Minha mãe estava me sacudindo e me chamando, mas eu não conseguia acordar. Estava tendo mais um surto. Eu não aguentava mais ter surtos e isso não ia parar enquanto eu estivesse viva.
“Isso, junte-se ao novo mundo, Chaper. Aqui você será normal e poderá se divertir conosco. É só bater a cabeça com força, Chaper. Vamos, você consegue!”
Balanço de um lado para o outro, e então jogo meu corpo para frente, acertando minha testa no chão. Senti minha têmpora latejar e então acerto minha cabeça mais uma vez, e outra, e outra até braços fortes se enlaçarem em mim, segurando meus braços. Cabelos azuis acertam meus olhos, e então eu viro minha cabeça para cima. Lá estava Alexy com um olhar desesperado.
Ele me puxa para cima e me pega no colo, sacudindo-me com muita força.
“Livre-se dele, Chaper! Você estava quase conseguindo!”
Me balanço com força outra vez e Alexy acaba não conseguindo me segurar, derrubando-me no chão logo em seguida. Me levanto com rapidez e começo a correr em direção da porta de entrada desviando das pessoas que tentavam me pegar. Os guardas vieram para cima de mim, mas eu os empurrei com uma força inacreditável e saí do sanatório. A neve começou a esfriar minha pele quente e eu precisei me abraçar enquanto corria para trás de River Side, onde o Capturandam aguardava dentro de seu galpão solitário.
Fico de frente com as portas de madeira gigantescas do lar do grande urso e as abro com um pouco de dificuldade. O monstro rugiu e veio em minha direção. Abro os braços e fecho os olhos. Eu estava pronta para ir.
Alguns segundos se passaram e não senti nenhuma mordida ou arranhão, então volto a observar o galpão. Estava vazio.
- Chaper! – Lysandre grita para mim, e bem do meu lado ele estava sendo atacado pelo animal. O urso enorme estava em cima dele, tentando o arranhar. O platinado estava com um pedaço de madeira entre a boca do urso e seu peito.
Sou eu quem vai morrer, não ele.
Corro até ele e tento empurrar o bicho, mas ele era muito grande e pesado.

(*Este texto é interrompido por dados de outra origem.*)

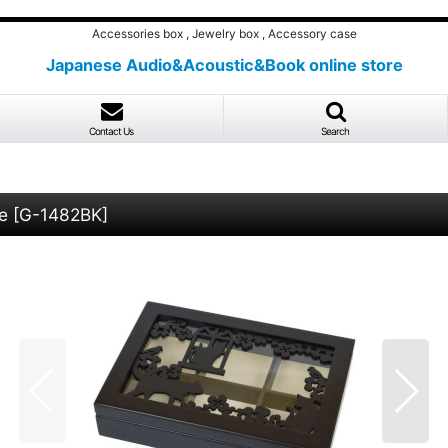
Accessories box , Jewelry box , Accessory case
Japanese Audio&Acoustic&Book online store
Contact Us
Search
e
[
G-1482BK
]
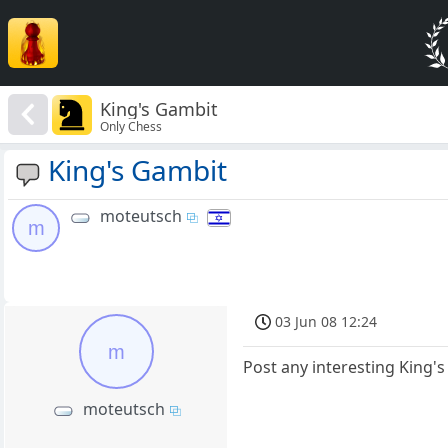
King's Gambit
Only Chess
King's Gambit
moteutsch
m
03 Jun 08 12:24
m
Post any interesting King'
moteutsch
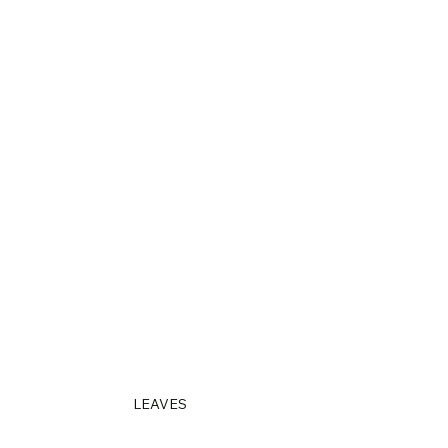
LEAVES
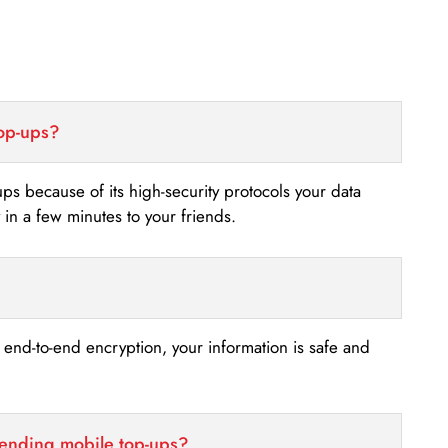
top-ups?
-ups because of its high-security protocols your data
n a few minutes to your friends.
s end-to-end encryption, your information is safe and
sending mobile top-ups?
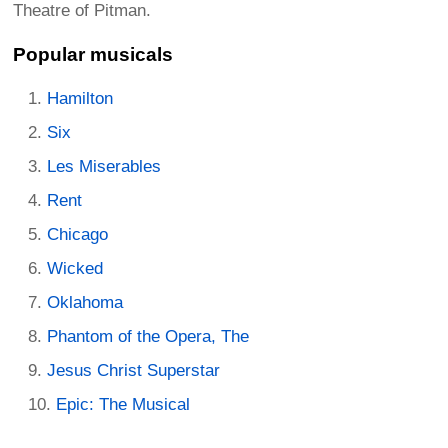
Theatre of Pitman.
Popular musicals
Hamilton
Six
Les Miserables
Rent
Chicago
Wicked
Oklahoma
Phantom of the Opera, The
Jesus Christ Superstar
Epic: The Musical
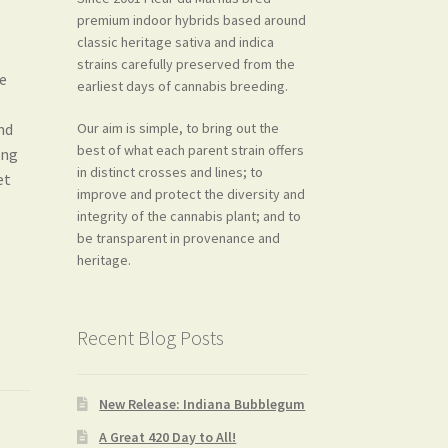
premium indoor hybrids based around
classic heritage sativa and indica
strains carefully preserved from the
he
earliest days of cannabis breeding.
Our aim is simple, to bring out the
nd
best of what each parent strain offers
ong
in distinct crosses and lines; to
et
improve and protect the diversity and
integrity of the cannabis plant; and to
be transparent in provenance and
heritage.
Recent Blog Posts
New Release: Indiana Bubblegum
A Great 420 Day to All!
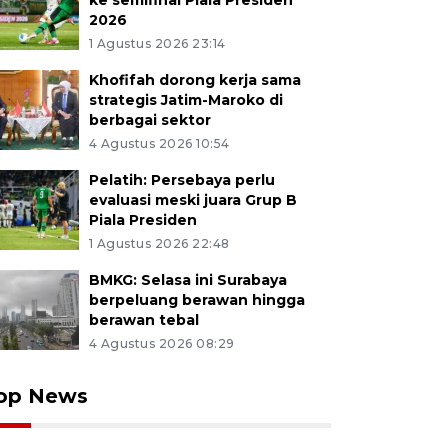
ke semifinal Piala Presiden
2026
1 Agustus 2026 23:14
Khofifah dorong kerja sama
strategis Jatim-Maroko di
berbagai sektor
4 Agustus 2026 10:54
Pelatih: Persebaya perlu
evaluasi meski juara Grup B
Piala Presiden
1 Agustus 2026 22:48
BMKG: Selasa ini Surabaya
berpeluang berawan hingga
berawan tebal
4 Agustus 2026 08:29
op News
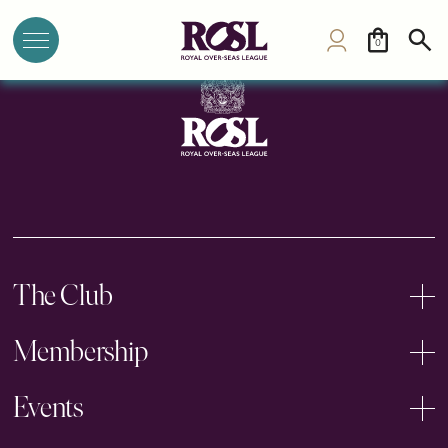
British Club
0
The Club
Membership
Events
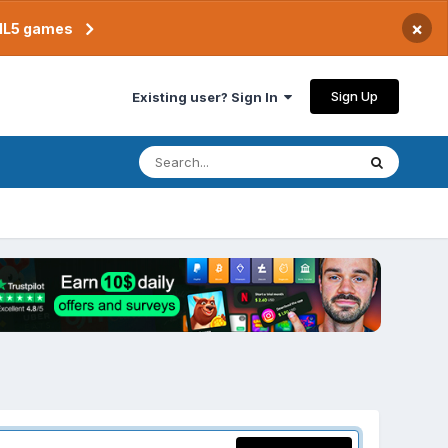
×
TML5 games
Sign Up
Existing user? Sign In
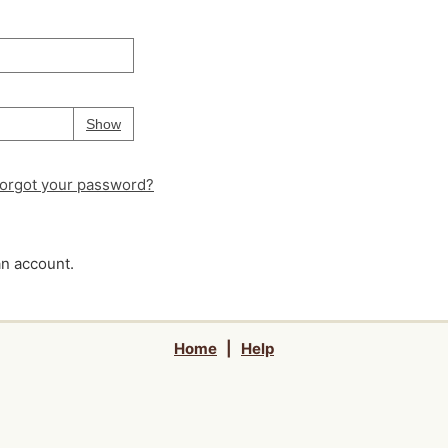
Your password is
hidden
Password
Show
orgot your password?
an account.
Home
|
Help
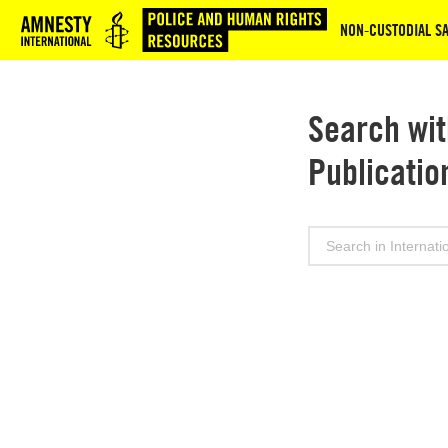
Logo
NON‑CUSTODIAL SA
Search wit
Publicatio
Search
for:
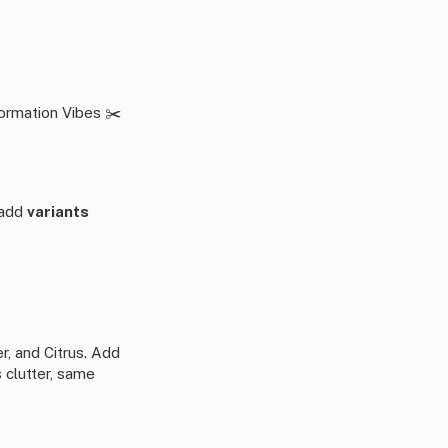
ormation Vibes ✂️
n add
variants
r, and Citrus. Add
 clutter, same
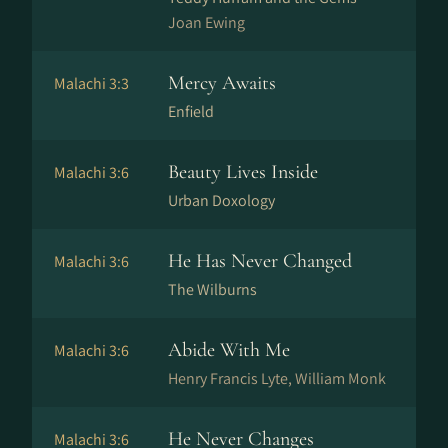
Joan Ewing
Mercy Awaits
Malachi 3:3
Enfield
Beauty Lives Inside
Malachi 3:6
Urban Doxology
He Has Never Changed
Malachi 3:6
The Wilburns
Abide With Me
Malachi 3:6
Henry Francis Lyte, William Monk
He Never Changes
Malachi 3:6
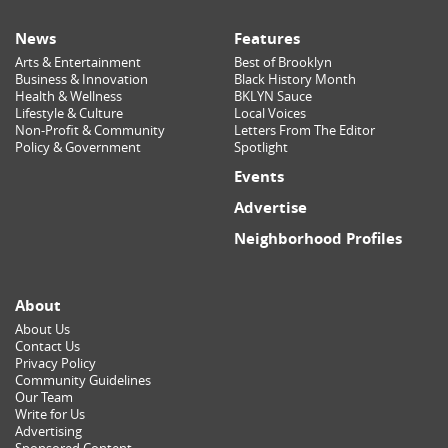
News
Features
Arts & Entertainment
Best of Brooklyn
Business & Innovation
Black History Month
Health & Wellness
BKLYN Sauce
Lifestyle & Culture
Local Voices
Non-Profit & Community
Letters From The Editor
Policy & Government
Spotlight
Events
Advertise
Neighborhood Profiles
About
About Us
Contact Us
Privacy Policy
Community Guidelines
Our Team
Write for Us
Advertising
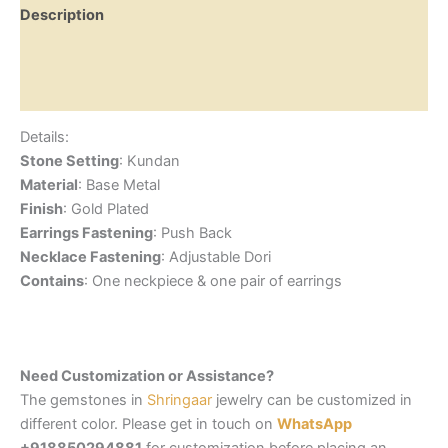
Description
Additional information
Reviews (0)
Details:
Stone Setting
: Kundan
Material
: Base Metal
Finish
: Gold Plated
Earrings Fastening
: Push Back
Necklace Fastening
: Adjustable Dori
Contains
: One neckpiece & one pair of earrings
Need Customization or Assistance?
The gemstones in
Shringaar
jewelry can be customized in
different color. Please get in touch on
WhatsApp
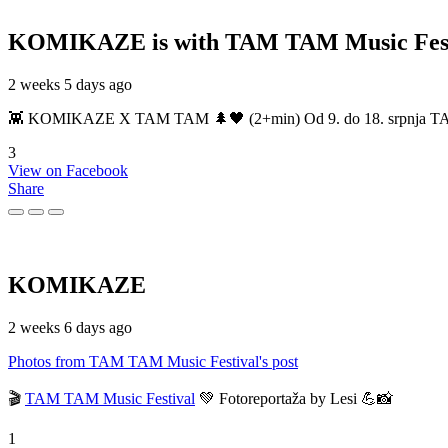
KOMIKAZE
is with TAM TAM Music Fest
2 weeks 5 days ago
👾 KOMIKAZE X TAM TAM 🌲🖤 (2+min) Od 9. do 18. srpnja TAM TAM
3
View on Facebook
Share
KOMIKAZE
2 weeks 6 days ago
Photos from TAM TAM Music Festival's post
🎬
TAM TAM Music Festival
💚 Fotoreportaža by Lesi 💪📸
1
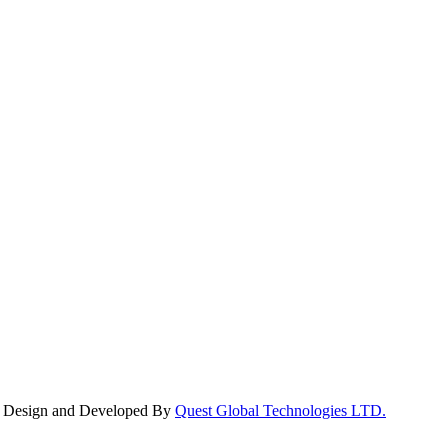
y. Design and Developed By
Quest Global Technologies LTD.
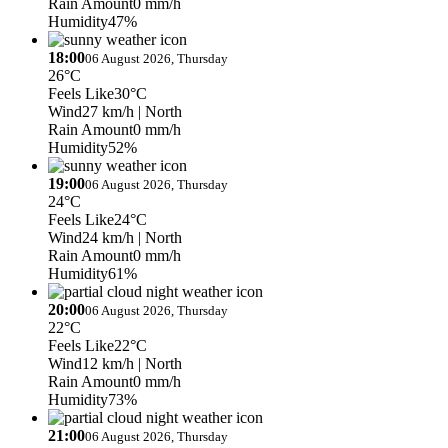
Rain Amount
0 mm/h
Humidity
47%
18:00
06 August 2026, Thursday
26°C
Feels Like
30°C
Wind
27 km/h
| North
Rain Amount
0 mm/h
Humidity
52%
19:00
06 August 2026, Thursday
24°C
Feels Like
24°C
Wind
24 km/h
| North
Rain Amount
0 mm/h
Humidity
61%
20:00
06 August 2026, Thursday
22°C
Feels Like
22°C
Wind
12 km/h
| North
Rain Amount
0 mm/h
Humidity
73%
21:00
06 August 2026, Thursday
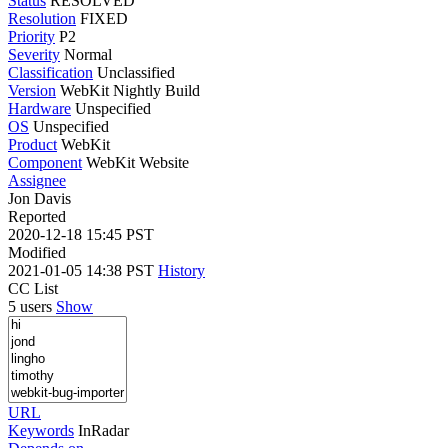
Status
RESOLVED
Resolution
FIXED
Priority
P2
Severity
Normal
Classification
Unclassified
Version
WebKit Nightly Build
Hardware
Unspecified
OS
Unspecified
Product
WebKit
Component
WebKit Website
Assignee
Jon Davis
Reported
2020-12-18 15:45 PST
Modified
2021-01-05 14:38 PST
History
CC List
5 users
Show
URL
Keywords
InRadar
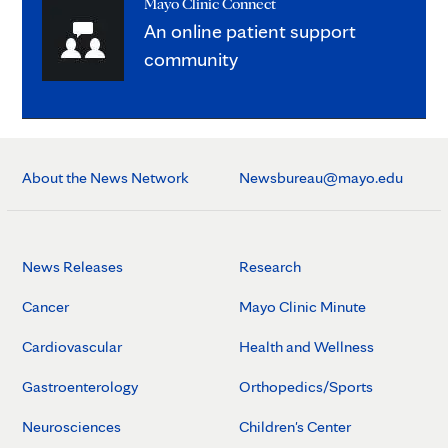
Mayo Clinic Connect
An online patient support
community
About the News Network
Newsbureau@mayo.edu
News Releases
Research
Cancer
Mayo Clinic Minute
Cardiovascular
Health and Wellness
Gastroenterology
Orthopedics/Sports
Neurosciences
Children's Center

Sua pata acerta meu braço e eu caio gritando no chão. Eu nunca poderia tirá-lo de cima de Lysandre, mas eu não poderia deixá-lo morrer assim.
Os guardas do sanatório chegam em nós e acertam um dardo tranquilizante em Capturandam. Ele cai duro ao nosso lado e o Valete aparece com um sorriso malicioso no rosto.
“Não, Chaper! Olha o rio, ele com certeza vai te matar!”
Sem pensar duas vezes, eu corro em direção do rio. O vento gelado acertava o meu rosto e os gritos de protesto eram completamente ignorados.
Eu pulo sem pensar duas vezes e a água entra em minha boca e penetra meu pulmão como se fossem lâminas. O ar já começava a faltar, e eu finalmente teria paz.
“É só você fechar os olhos. Em um segundo já vai estar aqui conosco”.
E eles começam a se fechar lentamente. A correnteza levava o meu corpo de um lado para o outro, mas isso não me incomodava. Eu amo o Lys, e é por isso que eu deveria partir. Eu não suportaria sujeitá-lo ao horror de me ver deteriorando. Ele merece mais do que isso.
Mãos fortes seguram em meus braços e me puxam para cima. Tento voltar, mas a pessoa me segura fortemente.
- Eu não vou deixar você morrer! Eu não vou deixar você morrer! – Lysandre estava com lágrimas nos olhos. Sua testa estava com sangue escorrendo.
Eu abro um sorriso fraco antes de desmaiar, pois meu braço estava completamente rasgado. Esse não seria o dia de eu ir embora, mas com certeza chegaria e não demoraria muito.
Só espero que da próxima vez ninguém me interrompa.